CIS 1.5 (Science Section)

Brooklyn College

Professor Langsam

Assignment #6

The Genetic Code[1]

Deoxyribonucleic acid, or DNA, is a molecule that contains the instructions used in the development and functioning of all known living organisms. The main role of DNA is the long-term storage of information and it is often compared to a set of blueprints, since DNA contains the instructions needed to construct other components of cells, such as proteins and RNA molecules. DNA is a molecule in the form of a double helix (twisted-ladder) Attached to the backbone are of four types of molecules called bases – these form the rungs of the ladder. It is the sequence of these four bases along the backbone that encodes information. The four bases found in DNA are adenine (abbreviated A), cytosine (C), guanine (G) and thymine (T). RNA is similar with the base uracil (U) rather than thymine. See the figure below.
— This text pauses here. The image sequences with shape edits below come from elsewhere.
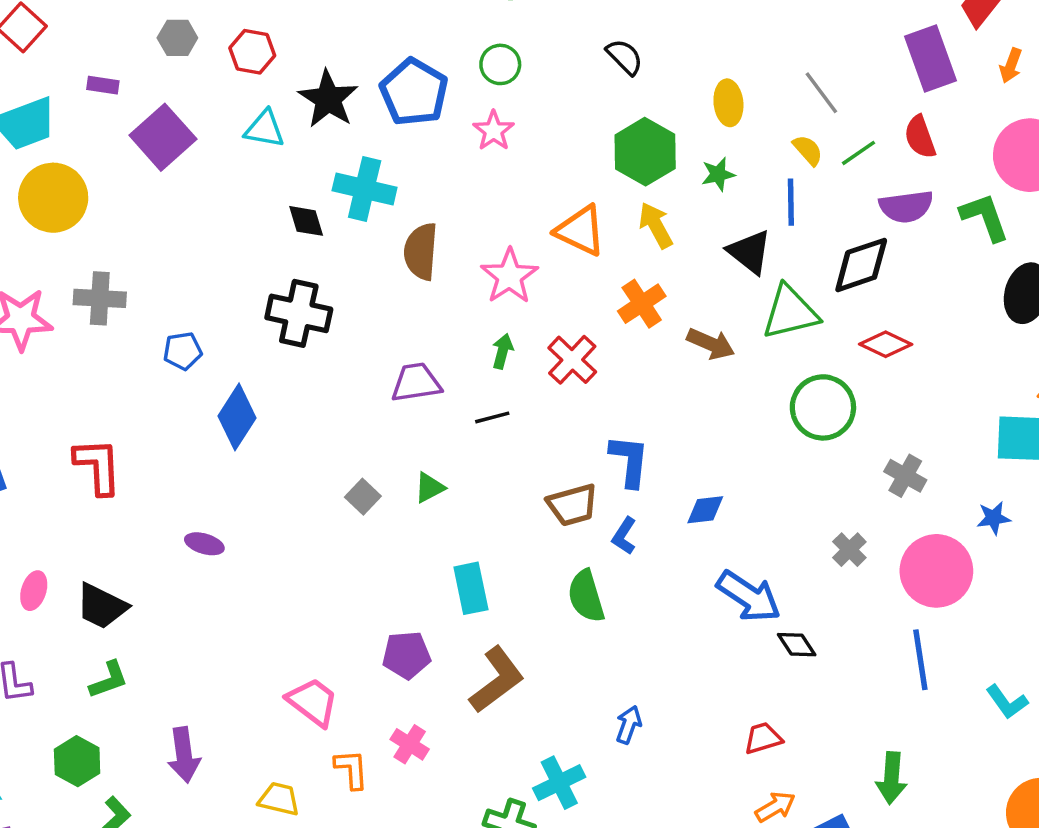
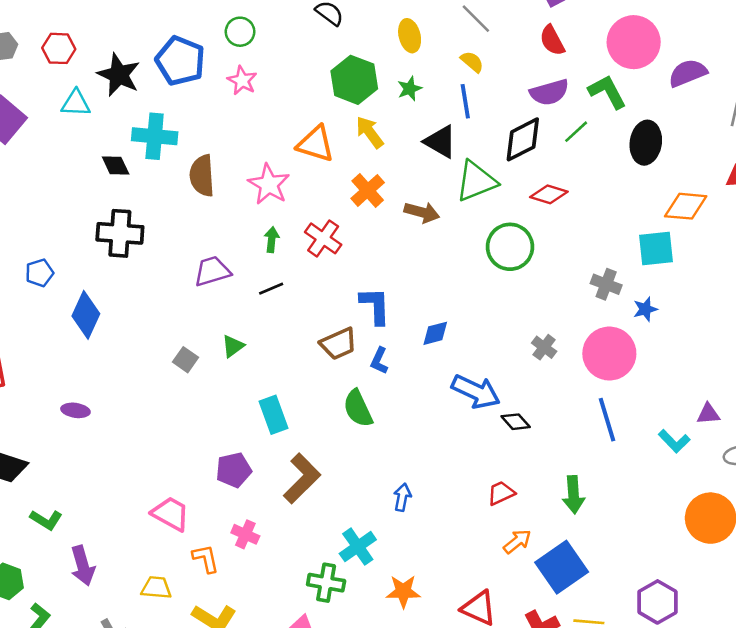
green line: (858, 153) -> (576, 132), moved
gray cross: (905, 476) -> (606, 284), moved
green L-shape: (109, 680) -> (46, 520), moved, turned 60
green arrow: (891, 778) -> (574, 495), moved

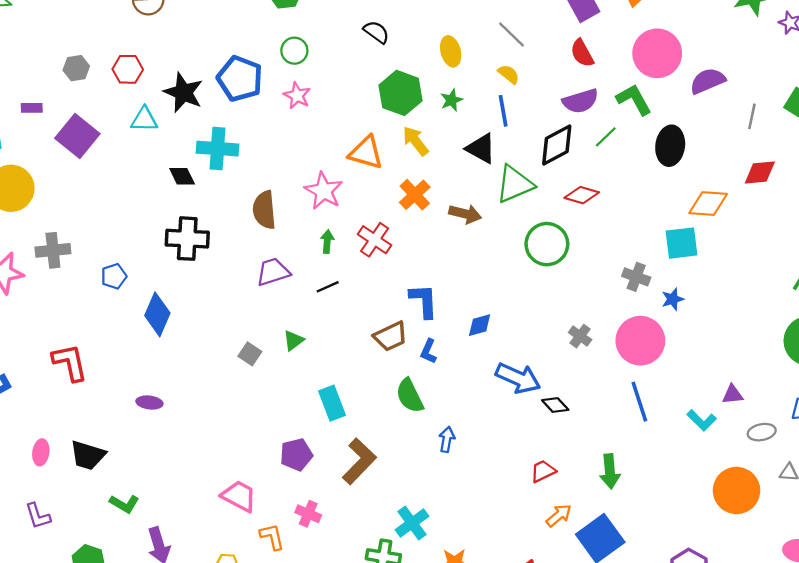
brown semicircle: (202, 176) -> (264, 210), moved
blue arrow: (402, 497) -> (447, 439), moved

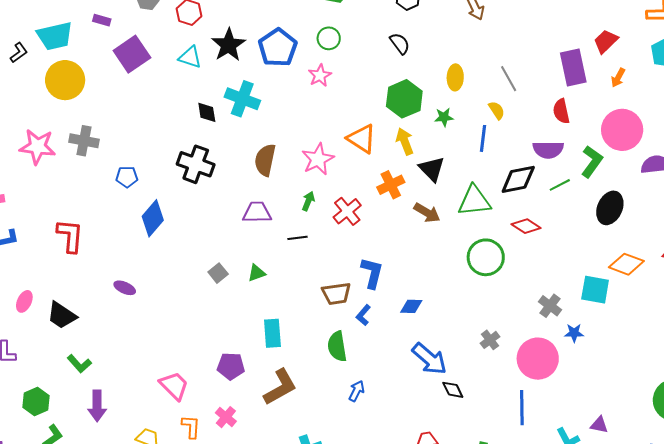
green L-shape: (634, 100) -> (592, 162), turned 48
black triangle: (481, 148) -> (432, 169), moved

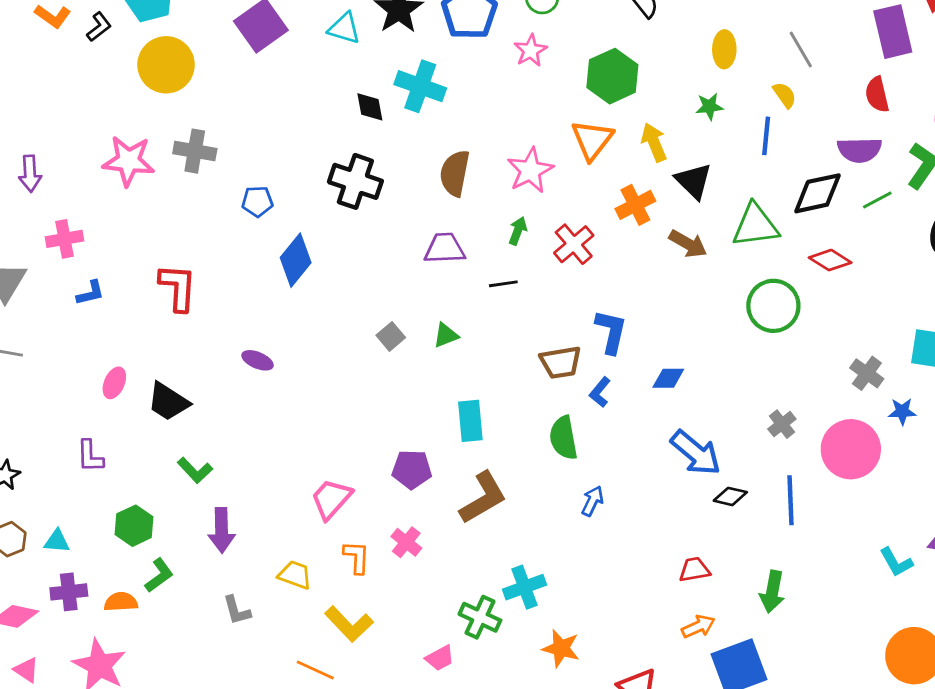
green hexagon: (404, 99) -> (612, 76), moved
orange triangle: (362, 139) -> (592, 140), turned 36
pink trapezoid: (174, 386) -> (331, 499), turned -92
black diamond: (453, 390) -> (730, 496), turned -50
blue line: (522, 408) -> (790, 500), moved

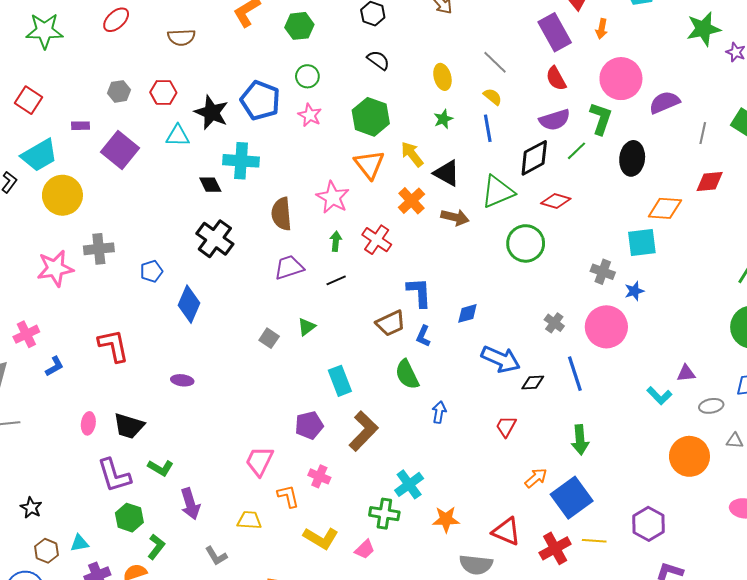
black cross: (355, 181) -> (215, 239), turned 33
purple L-shape: (90, 456) -> (114, 475), moved, size x1.5
red trapezoid: (694, 570) -> (506, 426), moved, turned -35
yellow L-shape: (349, 624) -> (321, 538), moved

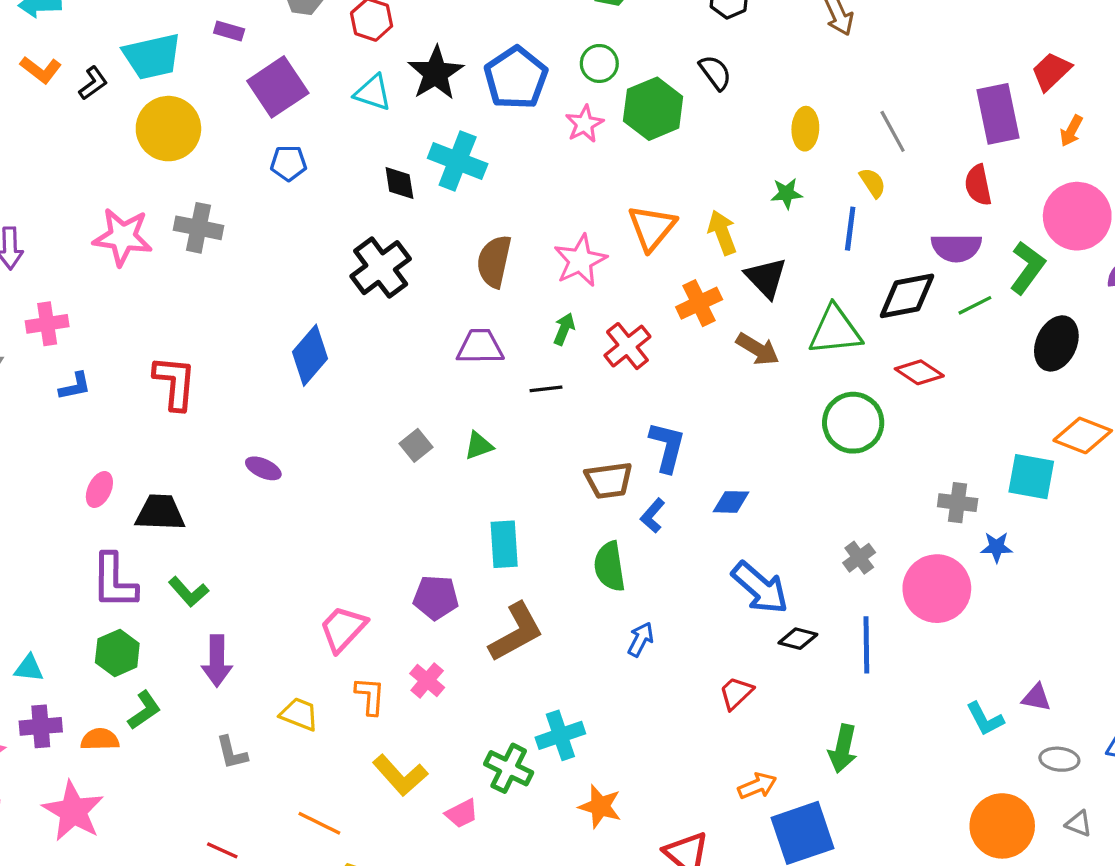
green hexagon: (371, 117) -> (653, 109), moved
blue pentagon: (151, 271) -> (289, 163), moved
gray cross: (603, 272) -> (958, 503), turned -30
black trapezoid: (129, 426) -> (160, 513), turned 148

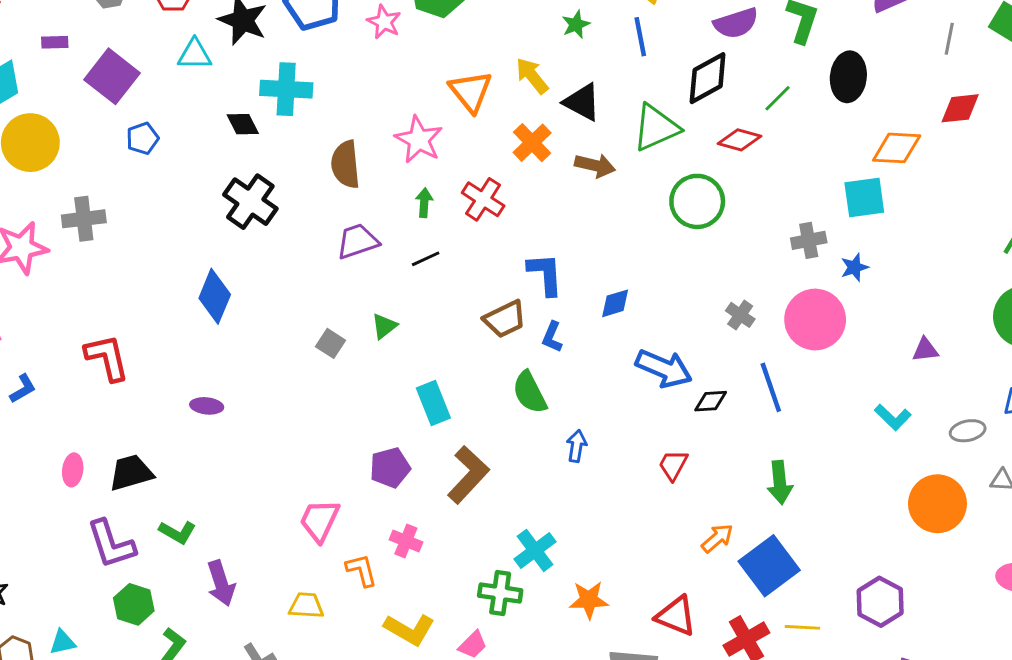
green line: (975, 305) -> (778, 98), moved
purple triangle: (1036, 698) -> (925, 350), moved

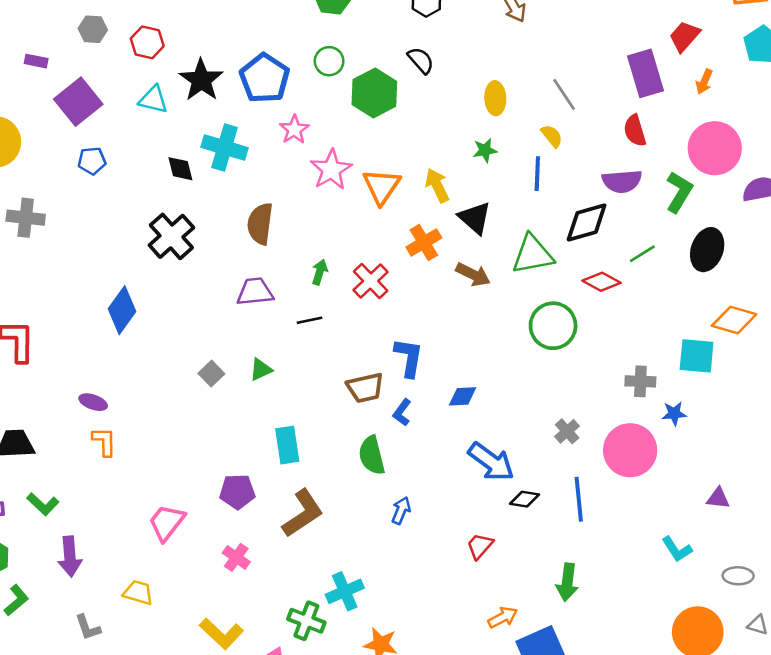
pink star: (384, 22) -> (294, 130), moved
pink star: (419, 140) -> (331, 170), moved
orange L-shape: (362, 570) -> (104, 442), moved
NA-comparedto-DNA_thymineAndUracilCorrected

The genome of an organism is inscribed in the DNA. The portion of the genome that codes for a protein or an RNA molecule is referred to as a gene. The genetic code is the set of rules by which information encoded in genetic material (DNA or RNA sequences) is translated into proteins (amino acid sequences) by living cells. Specifically, the code defines a mapping between tri-nucleotide sequences called codons and amino acids; every triplet of nucleotides in a nucleic acid sequence specifies a single amino acid

RNA-codons

Since there are 4 possible bases (A, C, G, T or U) and each codon consists of 3 bases there are 4³ = 64 different combinations possible with a triplet codon of three nucleotides. If, for example, an RNA sequence, UUUAAACCC is considered, there are three codons, namely, UUU, AAA and CCC, each of which specifies one amino acid. This RNA sequence will be translated into an amino acid sequence, three amino acids long.

The standard genetic code is shown in the following tables. Table 1 shows what amino acid each of the 64 codons specifies. Table 2 shows what codons specify each of the 20 standard amino acids involved in translation. These are called forward and reverse codon tables, respectively. For example, the codon AAU represents the amino acid asparagine, and UGU and UGC represent cysteine (standard three-letter designations, Asn and Cys respectively). Note several codons can code for the same amino acid.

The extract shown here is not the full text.